To conduct a more in-depth investigation of randomized solvers for general linear systems, we adopt a unified randomized batch-sampling Kaczmarz framework with per-iteration costs as low as cyclic block methods, and develop a general analysis technique to establish its convergence guarantee. With concentration inequalities, we derive new expected linear convergence rate bounds. The analysis applies to any randomized non-extended block Kaczmarz methods with static stochastic samplings.
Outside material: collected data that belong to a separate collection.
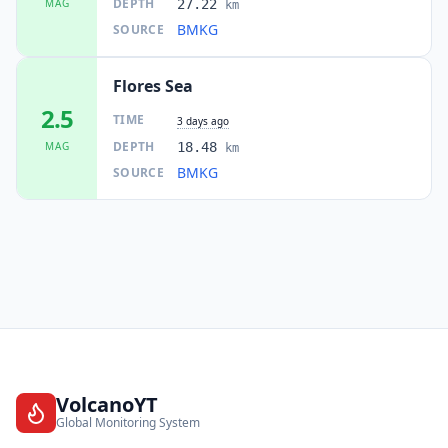
DEPTH
MAG
27.22
km
BMKG
SOURCE
Flores Sea
2.5
TIME
3 days ago
DEPTH
MAG
18.48
km
BMKG
SOURCE
VolcanoYT
Global Monitoring System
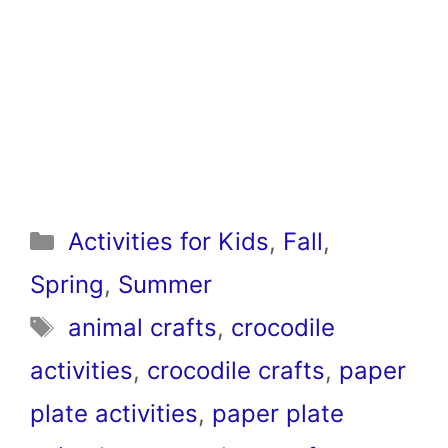
Categories
Activities for Kids
,
Fall
,
Spring
,
Summer
Tags
animal crafts
,
crocodile
activities
,
crocodile crafts
,
paper
plate activities
,
paper plate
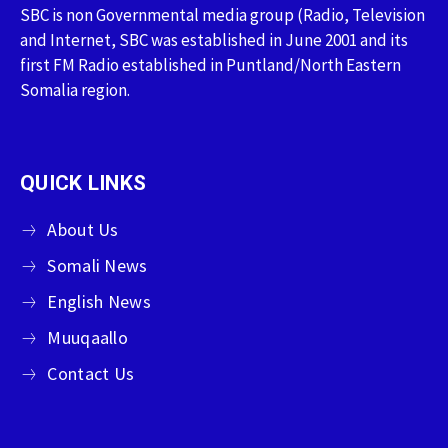
SBC is non Governmental media group (Radio, Television
and Internet, SBC was established in June 2001 and its
first FM Radio established in Puntland/North Eastern
Somalia region.
QUICK LINKS
About Us
Somali News
English News
Muuqaallo
Contact Us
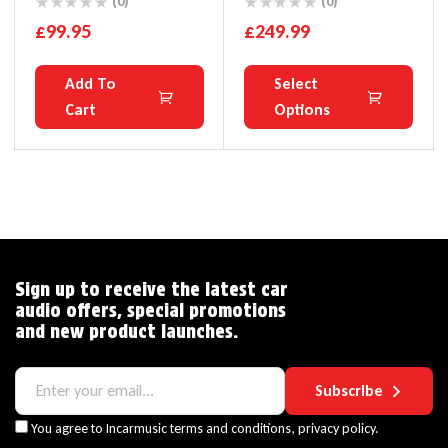
Wireless CarPlay
Audi MMI 2G A4 A5 A6
(0)
(0)
Android Auto Ai Box
A8 Q7 S5 S6
£
99.95
£
249.99
4+64G Auto Connection
YouTube Netflix
Add To
Select
Cart
Options
Sign up to receive the latest car
audio offers, special promotions
and new product launches.
Subscribe
You agree to Incarmusic terms and conditions,
privacy policy.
In addition, the new rate bounds are scale-invariant which eliminate the dependence on the magnitude of the data matrix. In most experiments, the new bounds are significantly tighter than existing ones and better reflect the empirical convergence behavior of block methods. Within this new framework, the batch-sampling distribution, as a learnable parameter, provides the possibility for block methods to achieve efficient performance in specific application scenarios, which deserves further investigation.

翻译：为更深入研究一般线性系统的随机求解器，我们采用统一的随机批量采样Kaczmarz框架，其单次迭代计算成本与循环块方法相当，并发展了一种通用分析技术以建立其收敛性保证。利用集中不等式，我们推导出新的期望线性收敛速率界。该分析适用于任何采用静态随机采样的随机非扩展块Kaczmarz方法。此外，新的速率界具有尺度不变性，消除了对数据矩阵幅值的依赖。在多数实验中，新界显著优于现有界，且能更好反映块方法的实际收敛行为。在此新框架下，作为可学习参数的批量采样分布，为块方法在特定应用场景中实现高效性能提供了可能性，值得进一步深入研究。